Good morning Beautiful people!
What do you value about the winter season? The beautiful falling snow, the crisp temperatures, the fact that every single snowflake is unique, the return of the eggnog latte? haha. I appreciate winter for its invitation to snuggle up in a blanket on the couch with a cup of hot tea and a favorite book – without feeling one iota of guilt about it 🙂
Yet this winter is different, isn’t it? On top of the normal disquiet we may feel this time of year about the next snowstorm, how deep the snow will fall, and how cold it will get, there’s an additional apprehension about the pandemic. How much worse will it get? how much more of our community will be shut-down and how will that impact me? Will I or someone I care about contract the coronavirus?
I don’t know about you, but my values for safety, health, and predictability feel vulnerable. And when values are threatened, so is our peace of mind.
Values are developed throughout life as we develop and mature, through experiences and learning. As children, we grow up adhering to our caregivers’ values and then, as youth, go through a period of questioning, clarifying, experimenting, and eventually settling in to the values that fit for us as independent adults. These values are the things, beliefs, and experiences that we hold dear to us. Our values inform our decisions. They make us who we are and inform what we do.

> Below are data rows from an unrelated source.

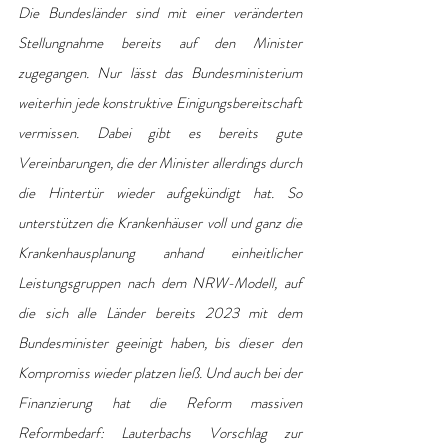
Die Bundesländer sind mit einer veränderten 
Stellungnahme bereits auf den Minister 
zugegangen. Nur lässt das Bundesministerium 
weiterhin jede konstruktive Einigungsbereitschaft 
vermissen. Dabei gibt es bereits gute 
Vereinbarungen, die der Minister allerdings durch 
die Hintertür wieder aufgekündigt hat. So 
unterstützen die Krankenhäuser voll und ganz die 
Krankenhausplanung anhand einheitlicher 
Leistungsgruppen nach dem NRW-Modell, auf 
die sich alle Länder bereits 2023 mit dem 
Bundesminister geeinigt haben, bis dieser den 
Kompromiss wieder platzen ließ. Und auch bei der 
Finanzierung hat die Reform massiven 
Reformbedarf: Lauterbachs Vorschlag zur 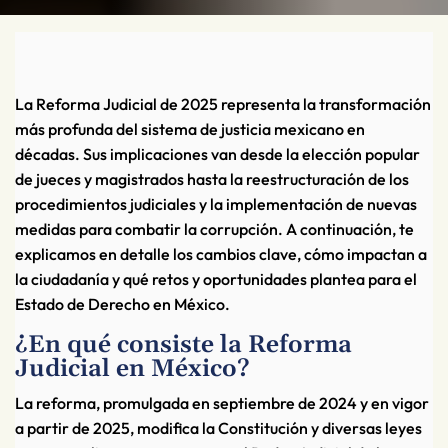
La Reforma Judicial de 2025 representa la transformación
más profunda del sistema de justicia mexicano en
décadas. Sus implicaciones van desde la elección popular
de jueces y magistrados hasta la reestructuración de los
procedimientos judiciales y la implementación de nuevas
medidas para combatir la corrupción. A continuación, te
explicamos en detalle los cambios clave, cómo impactan a
la ciudadanía y qué retos y oportunidades plantea para el
Estado de Derecho en México.
¿En qué consiste la Reforma
Judicial en México?
La reforma, promulgada en septiembre de 2024 y en vigor
a partir de 2025, modifica la Constitución y diversas leyes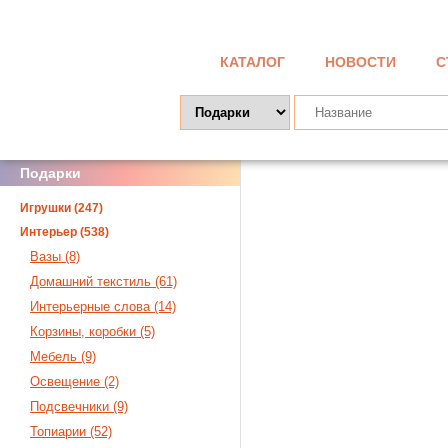
КАТАЛОГ
НОВОСТИ
С
Подарки
Игрушки (247)
Интерьер (538)
Вазы (8)
Домашний текстиль (61)
Интерьерные слова (14)
Корзины, коробки (5)
Мебель (9)
Освещение (2)
Подсвечники (9)
Топиарии (52)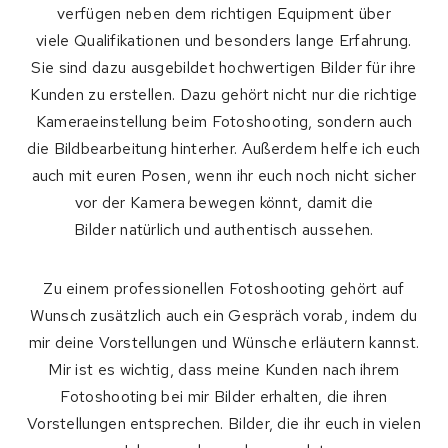
verfügen neben dem richtigen Equipment über
viele Qualifikationen und besonders lange Erfahrung.
Sie sind dazu ausgebildet hochwertigen Bilder für ihre
Kunden zu erstellen. Dazu gehört nicht nur die richtige
Kameraeinstellung beim Fotoshooting, sondern auch
die Bildbearbeitung hinterher. Außerdem helfe ich euch
auch mit euren Posen, wenn ihr euch noch nicht sicher
vor der Kamera bewegen könnt, damit die
Bilder natürlich und authentisch aussehen.
Zu einem professionellen Fotoshooting gehört auf
Wunsch zusätzlich auch ein Gespräch vorab, indem du
mir deine Vorstellungen und Wünsche erläutern kannst.
Mir ist es wichtig, dass meine Kunden nach ihrem
Fotoshooting bei mir Bilder erhalten, die ihren
Vorstellungen entsprechen. Bilder, die ihr euch in vielen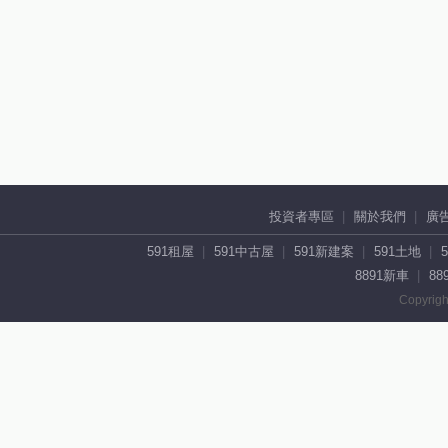
投資者專區
關於我們
廣
591租屋
591中古屋
591新建案
591土地
8891新車
88
Copyrigh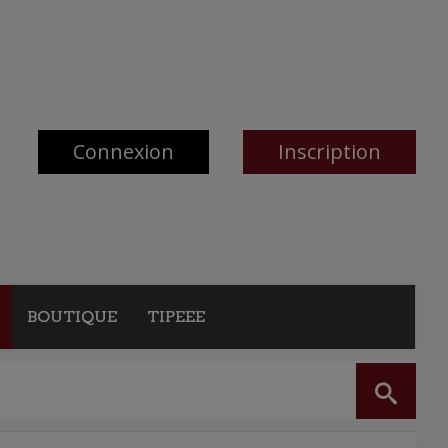
Connexion
Inscription
BOUTIQUE
TIPEEE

When we act in accordance to our values – what is important to us – we feel more settled, confident, and on the right track. When we act in opposition to our values, we can end up feeling unsettled, uncomfortable, and off track. This is when we might start feeling conflicted, anxious, depressed, angry, bitter, or confused. We might start to lose that sense of who we are and our purpose in life.
Values can and do change throughout our life as we continue to learn new things and face new circumstances. The coronavirus pandemic, in my opinion, has given us an opportunity to reflect on our values. Values such as health, safety, family, and freedom that I took for granted before March 2020, have now reappeared at the top of my values list and inform my decisions more than ever. Values such as wealth, popularity, independence, and achievement have become less important to me through the experiences of the coronavirus pandemic and the resulting quarantine, self isolation, and social distancing. When I make decisions that keep my safety, health, family, and freedom as priority, I feel more confident and content because I am making decisions in line with what’s important to me.
By the way, values are not right or wrong. My values are right for me, and your values are right for you, even when they are starkly different. The important thing is that each of us is aware of our values, how they inform our decisions, and that we choose to live in accordance with the values that are right for each of us, as much as possible. And, of course, that we respect each other’s right to have different values 🙂
Sometimes its easy to identify the values that we hold dear. Sometimes its more difficult when we don’t give much conscious thought to our values or we’ve held the value(s) for a long time. Exploring our values and assessing how these values fit/don’t fit for us every once in a while is helpful in promoting good decision-making and mental health. Perhaps you have found, like I, that the experience of the pandemic has tested your values? Have you found yourself making decisions that don’t make much sense to you? Have you been feeling nervous, sad, uncomfortable but not really sure why? It might help to take a look at your values. Therapist Aid has a list of values (not exhaustive) that I find helpful when working with people to identify, explore, and assess fit with the values they hold. It’s available at www.therapistaid.com. The Therapist Aid website also has some values discussion cards that can serve as a prompt for dicussion reflection about your values and how they impact your relationships, choices, and life goals.
Especially for People we work with: The worksheets on Values available at www.therapistaid.com may be very helpful in guiding people to develop awareness of their values and improve understanding about how their thoughts, feelings, and actions reflect those values that are important to them (or not!!). The Values Discussion Cards, especially, would be helpful in guiding conversations that help people find clarity, commonality, and community with others. It’s a great tool for building self-esteem, rapport, and good decision-making.